Original article

Venovenous extracorporeal membrane oxygenation to treat hypercapnia in a morbidly obese patient

DOI: https://doi.org/10.4414/smw.2018.14639
Publication Date: 12.07.2018
Swiss Med Wkly. 2018;148:w14639

Heidi Lederera, Magnus Stalderab, Kai Tisljara, Fabio Lanzia, Emmanuelle Landmannab, Tamina Mosimanna, Franziska Zeehab, Stephan Zürchera, Vincent Mosimannab, Rainer Spiegelab, Raoul Suttera, Patrick Hunzikera

a Medical Intensive Care Units, University Hospital Basel, University of Basel, Switzerland

b Division of Internal Medicine, University Hospital Basel, University of Basel, Switzerland


Morbid obesity plays an increasingly important role in healthcare. Patients who are severely obese often suffer from a range of medical problems. One problem is obesity-related hypoventilation syndrome with its resulting hypercapnia. We report a case of a 33-year-old female patient who was in an extraordinarily bad medical state, with severe hypercapnia (pCO2 15.1 kPa), sepsis, acute anuric kidney failure and resulting acidosis (pH 6.96). Her body mass index was 84 kg/m2. Her chances of survival were considered very low after failed attempts at noninvasive ventilation. Based on prior research, we refrained from intubation and chose venovenous extracorporeal membrane oxygenation to treat the hypercapnia. In the entire medical literature, we are not aware of a similarly extraordinary case of obesity-related hypoventilation syndrome that could finally be treated successfully. The idea behind this case report is to consider venovenous extracorporeal membrane oxygenation as an alternative to intubation in this patient collective.

Keywords: venovenous extracorporeal membrane oxygenation, noninvasive ventilation, sepsis, hypercapnia, obesity hypoventilation syndrome, anuric kidney failure, intensive care unit


For patients with worsening hypercapnia, there are various ways to remove CO2. One is noninvasive ventilation.

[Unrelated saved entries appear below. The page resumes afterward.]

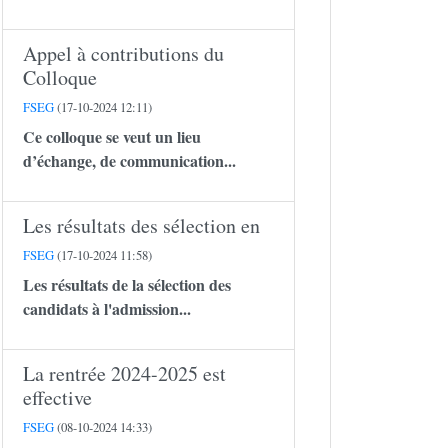
Appel à contributions du
Colloque
FSEG
(17-10-2024 12:11)
Ce colloque se veut un lieu
d’échange, de communication...
Les résultats des sélection en
FSEG
(17-10-2024 11:58)
Les résultats de la sélection des
candidats à l'admission...
La rentrée 2024-2025 est
effective
FSEG
(08-10-2024 14:33)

There are circumstances, however, where noninvasive ventilation fails. In special populations, such as morbidly obese patients, the solution to failed noninvasive ventilation is not necessarily intubation and subsequent mechanical ventilation, as this puts the patient at risk of ventilation-induced lung injury or pneumothorax. Consequently, this case involves venovenous extracorporeal membrane oxygenation (ECMO) as a means of hypercapnia reduction. It is intended to be an alternative to intubation and mechanical ventilation. Venovenous ECMO as an alternative to intubation, as described in several studies and case reports, has demonstrated its potential in similar situations before [16]. Although venovenous ECMO is known for potential complications, this case demonstrates that the benefits may outweigh the treatment-associated risks in particular populations.


A recent systematic review and meta-analysis came to the conclusion that medical complications of venovenous ECMO frequently occur, but their effect on mortality is limited [1], hence justifying its application in acute respiratory distress syndrome (ARDS). A retrospective study on obese and extremely obese patients with respiratory failure concluded that neither mortality, nor the number of complications was associated with body mass index (BMI) [2].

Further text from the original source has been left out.